All the major parties have their heads up their asses. Fuck it, Im voting green.


  1. Cool story, you can't be bothered to figure out what the best option is so you're effectively throwing your vote out. Congratulations on accomplishing nothing. Do you want a cookie, or just derision?

  2. At least OP is voting, another option would be to spoil the ballot

  3. Libertarian is where it's at.

    1. ...only if you lack the mental capacity to see that your libertarian utopia looks more like Somalia than like paradise. Well-being among developed nations seems strongly correlated to regulatory governments.

    2. @4.a, alternatively: Regulatory powers expand as countries are able to afford them. Being rich is a precondition for an advanced regulatory state and bureaucracies have an innate tendency to grow (cf. Parkinson's law--both humorous and depressing), so as you get rich you get layers upon layers of unnecessary regulatory departments and procedurals.

      In order to forestall this (semi-) inevitability a system of government must be designed against bureaucracies. You need checks and balances and a culture of individualism. New generations must constantly reaffirm this distrust of the regulatory state to keep the government at bay check. However, shocks like the great wars make this sort of value hard to preserve and pass on.

      Prolonged instances of flourishing and relatively free economic orders have existed, though (relatively as compared to now). E.g., both 19th century America and 18th/19th century Britain were incredibly free many ways that we are now constrained. Same goes for several Scandinavian states, which have their own traditions of economic liberalism. These periods coincided with incredible economic vitality and increases to personal wellbeing.

      You can even look to the relative success of industries over time. Regulation reaches full force with the peak of the establishment and onset of industrial stasis (think of progress and regulation in cars, plains, rail travel, etc.--hopefully the digital revolution is spared such a fate).

      And nobody even remotely familiar with Somalia would use it as a good faith example of libertarian ideals. Imagine asking a libertarian "So if we take a third world country and have a first world nation and a couple regional powers precipitate chaos in the region leading to complete social collapse and the ascension of warlords do you, as a libertarian, endorse that course of action? Is better than government?"

      Would the libertarian say yes? No! Obviously not. Libertarians like reforms that reduce the level of government, not military invasions that tear societies apart and embed warlords.

    3. There's no evidence of stasis in the car industry out the airplane industry. Hybrid, electrics, self driving cars are major breakthroughs happening as we speak. Airplanes are increasing in fuel efficiency at amazing rates. The growth which you attribute to libertarianism OK the XIX century everything else attributes to this minor thing called the industrial revolution.

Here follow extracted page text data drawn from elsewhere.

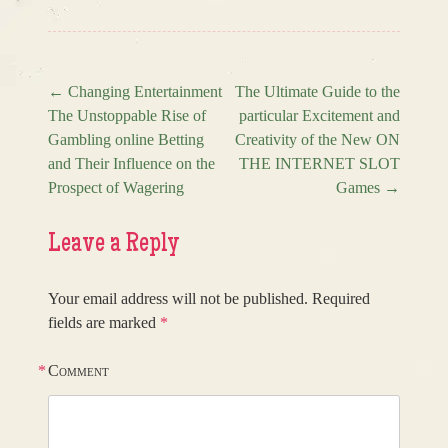
←
Changing Entertainment
The Ultimate Guide to the
The Unstoppable Rise of
particular Excitement and
Post navigation
Gambling online Betting
Creativity of the New ON
and Their Influence on the
THE INTERNET SLOT
Prospect of Wagering
Games
→
Leave a Reply
Your email address will not be published.
Required
fields are marked
*
*
Comment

    4. @4.c, transportation technology is an especially apt focus for showing the pernicious effects of regulation on innovation. I think hybrids and electric vehicles exhibit some of the worst of these tendencies. Life-cycle carbon production for these vehicles is sky-high, the mining and processing of specialized materials for exotic batteries have as many and often more adverse environmental effects as the marginal emissions from an old car on the road.

      Instead of raising the price of forms of production we'd like to reduce (e.g. CO2, methane, etc.) and reforming torts laws (let people sell torts, push more civil action towards binding arbitration) we hand off power to Wise Mandarins to write libraries full of rules. That way everybody's guilty of something and prosecutor/regulator discretion makes for some unweildy incentives. Revolving doors between industry and regulators and the nature of regulation (i.e. more regulations raises compliance costs) makes it difficult for small innovative firms are less likely to enter a space.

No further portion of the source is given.